Complications after stroke or myocardial infarction predicted by decreased Vagal activity
The heart rate varies due to the interplay between sympathetic and vagal nervous activity. Whereas vagal factors lead to deceleration of the heart rate is sympathetic activity leading to heart rate acceleration. With recent developments of signal-processing these factors can be distinguished via automated techniques. Several studies have confirmed that under critical care conditions the cardial capacity to decelerate is prognostically relevant.
In an impressively large population of 5730 patients representing the complete spectrum of medical emergencies at the University of Tübingen, Christian Eick and coauthors have shown that the cardiovagal deceleration capacity is a strong and independent predictor of complication and short-term mortality. This information is available already shortly after admission and was retrieved within 10 to 30 minutes from the start of ECG recordings in the emergency room. Established risk stratification as with the Modified Early Warning Score (MEWS) can be supported and even significantly improved with this cardiovagal information.
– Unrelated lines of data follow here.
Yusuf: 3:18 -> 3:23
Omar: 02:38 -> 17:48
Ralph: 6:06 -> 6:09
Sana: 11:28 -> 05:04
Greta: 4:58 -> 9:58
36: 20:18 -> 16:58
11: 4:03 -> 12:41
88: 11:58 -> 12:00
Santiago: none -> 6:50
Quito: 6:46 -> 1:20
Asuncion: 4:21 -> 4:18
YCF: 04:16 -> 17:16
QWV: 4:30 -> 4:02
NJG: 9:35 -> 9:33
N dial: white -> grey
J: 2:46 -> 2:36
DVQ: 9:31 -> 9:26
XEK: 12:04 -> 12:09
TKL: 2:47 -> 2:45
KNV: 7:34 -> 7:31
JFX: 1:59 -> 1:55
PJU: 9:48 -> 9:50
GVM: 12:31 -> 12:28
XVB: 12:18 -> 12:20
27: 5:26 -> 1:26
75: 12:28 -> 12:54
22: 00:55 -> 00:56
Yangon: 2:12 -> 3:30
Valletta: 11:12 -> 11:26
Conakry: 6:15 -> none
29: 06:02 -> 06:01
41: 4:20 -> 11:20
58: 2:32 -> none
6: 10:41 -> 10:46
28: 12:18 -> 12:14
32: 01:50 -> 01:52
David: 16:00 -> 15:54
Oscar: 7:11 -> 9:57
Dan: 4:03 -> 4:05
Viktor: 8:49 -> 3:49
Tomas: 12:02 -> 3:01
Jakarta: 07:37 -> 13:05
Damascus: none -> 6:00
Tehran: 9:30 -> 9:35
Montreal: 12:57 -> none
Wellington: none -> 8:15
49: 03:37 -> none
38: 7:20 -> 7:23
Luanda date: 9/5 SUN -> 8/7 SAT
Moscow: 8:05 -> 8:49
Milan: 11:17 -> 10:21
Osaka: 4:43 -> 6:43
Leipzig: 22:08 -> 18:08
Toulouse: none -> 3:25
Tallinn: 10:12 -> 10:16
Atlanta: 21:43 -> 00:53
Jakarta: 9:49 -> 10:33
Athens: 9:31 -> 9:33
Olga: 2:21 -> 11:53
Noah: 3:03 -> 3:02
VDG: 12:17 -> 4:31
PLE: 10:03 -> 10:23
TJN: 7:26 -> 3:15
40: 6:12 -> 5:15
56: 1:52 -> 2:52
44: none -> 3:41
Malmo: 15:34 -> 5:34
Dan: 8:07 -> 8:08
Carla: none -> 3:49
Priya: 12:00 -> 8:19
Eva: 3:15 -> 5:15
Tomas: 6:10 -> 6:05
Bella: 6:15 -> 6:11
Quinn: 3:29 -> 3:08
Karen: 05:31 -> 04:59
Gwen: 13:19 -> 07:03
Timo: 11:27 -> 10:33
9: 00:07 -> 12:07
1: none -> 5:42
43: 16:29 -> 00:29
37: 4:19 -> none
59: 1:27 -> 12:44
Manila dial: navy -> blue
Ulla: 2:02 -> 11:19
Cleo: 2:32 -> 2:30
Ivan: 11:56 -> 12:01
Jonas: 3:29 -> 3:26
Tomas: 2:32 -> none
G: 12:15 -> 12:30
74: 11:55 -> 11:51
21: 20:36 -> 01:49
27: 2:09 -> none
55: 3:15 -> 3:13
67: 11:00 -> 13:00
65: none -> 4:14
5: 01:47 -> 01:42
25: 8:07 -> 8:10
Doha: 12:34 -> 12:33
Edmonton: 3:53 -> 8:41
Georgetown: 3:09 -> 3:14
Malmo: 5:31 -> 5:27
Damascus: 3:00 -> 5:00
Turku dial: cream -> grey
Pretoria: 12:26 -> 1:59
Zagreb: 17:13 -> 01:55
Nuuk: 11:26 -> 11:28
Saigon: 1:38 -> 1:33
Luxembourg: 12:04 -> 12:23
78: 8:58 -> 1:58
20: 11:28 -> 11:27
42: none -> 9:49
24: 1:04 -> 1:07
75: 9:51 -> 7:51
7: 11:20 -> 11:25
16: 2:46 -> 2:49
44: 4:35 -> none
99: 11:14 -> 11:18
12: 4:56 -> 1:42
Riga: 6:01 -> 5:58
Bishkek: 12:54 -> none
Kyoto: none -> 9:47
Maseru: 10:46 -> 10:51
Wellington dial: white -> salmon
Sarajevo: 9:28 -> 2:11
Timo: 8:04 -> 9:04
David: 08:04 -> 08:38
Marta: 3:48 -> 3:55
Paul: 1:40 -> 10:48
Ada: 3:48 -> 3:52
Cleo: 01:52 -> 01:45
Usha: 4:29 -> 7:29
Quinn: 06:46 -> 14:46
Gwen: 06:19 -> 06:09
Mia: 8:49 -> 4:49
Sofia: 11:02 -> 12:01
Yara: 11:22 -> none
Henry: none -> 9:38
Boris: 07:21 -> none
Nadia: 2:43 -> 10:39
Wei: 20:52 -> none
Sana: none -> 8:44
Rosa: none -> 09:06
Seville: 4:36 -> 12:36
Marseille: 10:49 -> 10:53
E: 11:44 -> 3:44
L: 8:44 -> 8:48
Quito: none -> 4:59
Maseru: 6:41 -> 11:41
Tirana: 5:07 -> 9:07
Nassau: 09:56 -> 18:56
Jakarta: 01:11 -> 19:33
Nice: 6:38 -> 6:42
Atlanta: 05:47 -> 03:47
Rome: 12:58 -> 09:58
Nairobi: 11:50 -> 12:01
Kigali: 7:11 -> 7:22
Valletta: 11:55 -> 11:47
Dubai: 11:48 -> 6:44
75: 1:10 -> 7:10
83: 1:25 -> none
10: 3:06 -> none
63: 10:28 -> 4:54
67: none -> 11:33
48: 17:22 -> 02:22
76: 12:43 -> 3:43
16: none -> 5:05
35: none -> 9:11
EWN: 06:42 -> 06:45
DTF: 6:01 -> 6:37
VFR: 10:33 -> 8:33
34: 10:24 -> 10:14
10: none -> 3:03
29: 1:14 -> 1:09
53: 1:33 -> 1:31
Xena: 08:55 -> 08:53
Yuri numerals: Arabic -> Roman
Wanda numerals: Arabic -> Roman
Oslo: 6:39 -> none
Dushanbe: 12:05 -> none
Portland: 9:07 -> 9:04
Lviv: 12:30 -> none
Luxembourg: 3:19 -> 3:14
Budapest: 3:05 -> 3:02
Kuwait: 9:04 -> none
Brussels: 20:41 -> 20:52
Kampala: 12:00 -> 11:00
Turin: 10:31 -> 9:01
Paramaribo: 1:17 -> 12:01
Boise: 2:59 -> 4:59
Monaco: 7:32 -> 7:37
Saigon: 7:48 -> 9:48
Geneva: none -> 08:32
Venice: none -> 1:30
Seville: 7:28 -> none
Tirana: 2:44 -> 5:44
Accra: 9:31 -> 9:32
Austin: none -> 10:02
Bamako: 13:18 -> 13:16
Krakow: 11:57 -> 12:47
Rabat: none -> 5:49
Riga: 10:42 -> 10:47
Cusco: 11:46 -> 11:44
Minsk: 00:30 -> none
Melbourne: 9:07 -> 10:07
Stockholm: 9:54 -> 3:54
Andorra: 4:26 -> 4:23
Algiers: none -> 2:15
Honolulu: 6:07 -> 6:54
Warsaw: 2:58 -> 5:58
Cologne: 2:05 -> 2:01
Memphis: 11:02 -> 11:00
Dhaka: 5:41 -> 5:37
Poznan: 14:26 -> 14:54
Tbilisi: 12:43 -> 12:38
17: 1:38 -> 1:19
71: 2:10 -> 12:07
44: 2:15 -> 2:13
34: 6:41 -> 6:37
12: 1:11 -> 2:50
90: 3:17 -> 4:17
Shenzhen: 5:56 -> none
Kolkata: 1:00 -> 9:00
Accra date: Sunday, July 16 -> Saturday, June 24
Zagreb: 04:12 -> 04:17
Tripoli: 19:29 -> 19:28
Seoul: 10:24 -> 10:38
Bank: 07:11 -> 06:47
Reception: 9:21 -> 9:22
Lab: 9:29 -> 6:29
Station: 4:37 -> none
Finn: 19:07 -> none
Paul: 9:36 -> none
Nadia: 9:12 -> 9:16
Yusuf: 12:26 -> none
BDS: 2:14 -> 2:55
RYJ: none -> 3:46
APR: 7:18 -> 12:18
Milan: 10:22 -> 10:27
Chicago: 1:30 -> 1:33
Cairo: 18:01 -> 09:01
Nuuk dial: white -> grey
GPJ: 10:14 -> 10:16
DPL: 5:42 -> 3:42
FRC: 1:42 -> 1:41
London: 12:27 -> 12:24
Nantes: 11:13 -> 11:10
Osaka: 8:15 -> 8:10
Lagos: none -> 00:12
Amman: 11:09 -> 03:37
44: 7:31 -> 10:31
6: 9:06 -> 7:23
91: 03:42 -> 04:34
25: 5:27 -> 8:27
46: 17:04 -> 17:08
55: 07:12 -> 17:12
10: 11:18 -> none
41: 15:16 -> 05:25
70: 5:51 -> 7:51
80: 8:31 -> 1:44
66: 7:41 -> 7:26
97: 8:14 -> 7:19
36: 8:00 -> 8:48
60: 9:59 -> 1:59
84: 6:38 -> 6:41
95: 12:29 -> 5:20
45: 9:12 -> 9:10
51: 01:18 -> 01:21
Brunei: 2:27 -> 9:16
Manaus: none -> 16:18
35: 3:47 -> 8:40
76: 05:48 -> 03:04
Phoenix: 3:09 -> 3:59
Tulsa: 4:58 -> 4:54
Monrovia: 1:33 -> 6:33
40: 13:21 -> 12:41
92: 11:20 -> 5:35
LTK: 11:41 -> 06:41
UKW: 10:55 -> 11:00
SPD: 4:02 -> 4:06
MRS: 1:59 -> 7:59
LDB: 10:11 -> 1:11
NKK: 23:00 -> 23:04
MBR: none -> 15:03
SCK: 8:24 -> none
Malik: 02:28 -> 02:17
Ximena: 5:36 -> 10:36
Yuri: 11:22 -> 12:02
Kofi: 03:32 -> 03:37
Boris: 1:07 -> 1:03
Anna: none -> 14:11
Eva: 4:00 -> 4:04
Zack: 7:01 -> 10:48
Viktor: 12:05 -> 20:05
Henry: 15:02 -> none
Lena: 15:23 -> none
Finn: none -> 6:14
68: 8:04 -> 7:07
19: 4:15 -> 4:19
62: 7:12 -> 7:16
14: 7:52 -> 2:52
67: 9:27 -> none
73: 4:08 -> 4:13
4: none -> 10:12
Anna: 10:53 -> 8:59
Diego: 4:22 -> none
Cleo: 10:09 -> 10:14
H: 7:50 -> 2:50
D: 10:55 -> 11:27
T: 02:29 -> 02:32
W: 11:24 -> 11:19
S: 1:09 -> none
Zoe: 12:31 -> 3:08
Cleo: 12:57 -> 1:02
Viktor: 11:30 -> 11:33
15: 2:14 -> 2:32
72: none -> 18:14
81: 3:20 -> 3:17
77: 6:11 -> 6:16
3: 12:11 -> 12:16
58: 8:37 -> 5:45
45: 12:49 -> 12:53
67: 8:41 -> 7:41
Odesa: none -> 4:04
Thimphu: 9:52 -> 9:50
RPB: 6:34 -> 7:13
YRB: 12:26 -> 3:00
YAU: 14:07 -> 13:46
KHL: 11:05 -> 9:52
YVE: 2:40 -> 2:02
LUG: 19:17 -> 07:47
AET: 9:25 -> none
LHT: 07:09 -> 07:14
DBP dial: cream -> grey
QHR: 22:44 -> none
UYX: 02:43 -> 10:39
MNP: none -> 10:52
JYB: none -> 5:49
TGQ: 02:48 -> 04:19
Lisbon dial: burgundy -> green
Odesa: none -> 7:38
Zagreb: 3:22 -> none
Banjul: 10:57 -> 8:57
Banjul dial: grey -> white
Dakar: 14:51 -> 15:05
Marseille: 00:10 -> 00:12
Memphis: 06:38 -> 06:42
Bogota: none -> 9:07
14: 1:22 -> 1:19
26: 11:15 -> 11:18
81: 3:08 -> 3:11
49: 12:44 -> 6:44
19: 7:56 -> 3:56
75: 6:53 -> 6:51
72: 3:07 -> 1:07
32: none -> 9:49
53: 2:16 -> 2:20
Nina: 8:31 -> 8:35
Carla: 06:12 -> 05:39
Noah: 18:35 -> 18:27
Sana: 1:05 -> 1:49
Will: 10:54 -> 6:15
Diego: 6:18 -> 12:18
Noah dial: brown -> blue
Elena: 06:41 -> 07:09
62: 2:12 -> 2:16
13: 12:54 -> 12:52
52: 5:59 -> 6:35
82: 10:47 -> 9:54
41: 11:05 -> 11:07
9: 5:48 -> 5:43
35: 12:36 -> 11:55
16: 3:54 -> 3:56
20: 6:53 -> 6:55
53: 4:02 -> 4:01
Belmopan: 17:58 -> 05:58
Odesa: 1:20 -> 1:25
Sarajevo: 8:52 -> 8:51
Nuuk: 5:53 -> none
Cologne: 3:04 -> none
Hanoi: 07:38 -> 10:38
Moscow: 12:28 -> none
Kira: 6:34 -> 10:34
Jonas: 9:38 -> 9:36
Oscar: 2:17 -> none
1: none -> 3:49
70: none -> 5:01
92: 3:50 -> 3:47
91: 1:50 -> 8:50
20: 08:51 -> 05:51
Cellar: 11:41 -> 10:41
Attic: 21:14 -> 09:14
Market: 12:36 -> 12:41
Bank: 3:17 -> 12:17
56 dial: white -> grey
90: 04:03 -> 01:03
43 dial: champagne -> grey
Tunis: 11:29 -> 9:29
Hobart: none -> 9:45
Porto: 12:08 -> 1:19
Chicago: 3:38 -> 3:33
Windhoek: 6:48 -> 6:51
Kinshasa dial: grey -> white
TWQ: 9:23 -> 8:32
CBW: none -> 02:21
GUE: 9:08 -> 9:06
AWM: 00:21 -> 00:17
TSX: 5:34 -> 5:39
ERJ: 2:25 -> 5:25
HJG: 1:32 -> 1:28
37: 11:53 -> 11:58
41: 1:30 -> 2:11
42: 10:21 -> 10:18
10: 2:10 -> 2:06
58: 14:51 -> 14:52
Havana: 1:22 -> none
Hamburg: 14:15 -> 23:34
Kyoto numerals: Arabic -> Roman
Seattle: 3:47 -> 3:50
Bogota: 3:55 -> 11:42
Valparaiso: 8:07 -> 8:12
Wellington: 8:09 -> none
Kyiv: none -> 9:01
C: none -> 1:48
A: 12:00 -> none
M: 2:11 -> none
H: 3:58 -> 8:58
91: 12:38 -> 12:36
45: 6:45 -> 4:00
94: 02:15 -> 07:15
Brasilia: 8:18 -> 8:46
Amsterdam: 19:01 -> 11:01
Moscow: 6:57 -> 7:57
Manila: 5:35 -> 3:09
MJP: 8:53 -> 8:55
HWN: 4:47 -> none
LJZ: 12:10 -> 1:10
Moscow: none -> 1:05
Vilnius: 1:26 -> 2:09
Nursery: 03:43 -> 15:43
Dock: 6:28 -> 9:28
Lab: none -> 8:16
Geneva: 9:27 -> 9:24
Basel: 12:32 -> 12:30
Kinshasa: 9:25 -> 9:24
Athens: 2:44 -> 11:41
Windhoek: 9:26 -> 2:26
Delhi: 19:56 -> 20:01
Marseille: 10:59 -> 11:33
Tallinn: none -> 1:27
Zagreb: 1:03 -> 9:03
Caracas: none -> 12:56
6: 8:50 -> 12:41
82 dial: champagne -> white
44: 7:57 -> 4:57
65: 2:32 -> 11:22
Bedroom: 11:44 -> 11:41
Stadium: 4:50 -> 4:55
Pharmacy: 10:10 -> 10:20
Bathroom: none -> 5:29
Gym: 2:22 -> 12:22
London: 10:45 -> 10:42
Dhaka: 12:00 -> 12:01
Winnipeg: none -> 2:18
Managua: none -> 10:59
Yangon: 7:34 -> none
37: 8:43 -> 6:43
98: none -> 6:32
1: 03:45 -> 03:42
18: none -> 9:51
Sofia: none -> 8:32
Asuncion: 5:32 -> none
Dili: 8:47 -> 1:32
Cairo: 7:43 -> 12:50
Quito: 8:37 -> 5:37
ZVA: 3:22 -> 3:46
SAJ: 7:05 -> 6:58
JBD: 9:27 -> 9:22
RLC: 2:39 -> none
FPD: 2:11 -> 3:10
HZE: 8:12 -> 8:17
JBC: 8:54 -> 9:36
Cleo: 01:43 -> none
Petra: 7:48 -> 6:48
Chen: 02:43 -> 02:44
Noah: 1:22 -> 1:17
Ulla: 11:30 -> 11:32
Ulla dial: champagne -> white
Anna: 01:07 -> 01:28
Eick C, Rizas KD, Meyer-Zürn CS, Kroga-Bada P, Hamm W, Kreth F et al. Autonomic Nervous System Activity as Risk Predictor in the Emergency Department. Crit Care Med 2015; 43:1079–1086.
The fact that the deceleration capacity can be obtained automatically within minutes at first contact would offers even a great chance for early risk stratification in the emergency ambulance and may effectively support the triage of emergencies. The next logical step is a prospective study in order to show whether the clinical decision making based on the deceleration capacity will lead to a better outcome. The authors emphasize that the technology is inexpensive, readily available, and can be implemented in existing monitoring devices.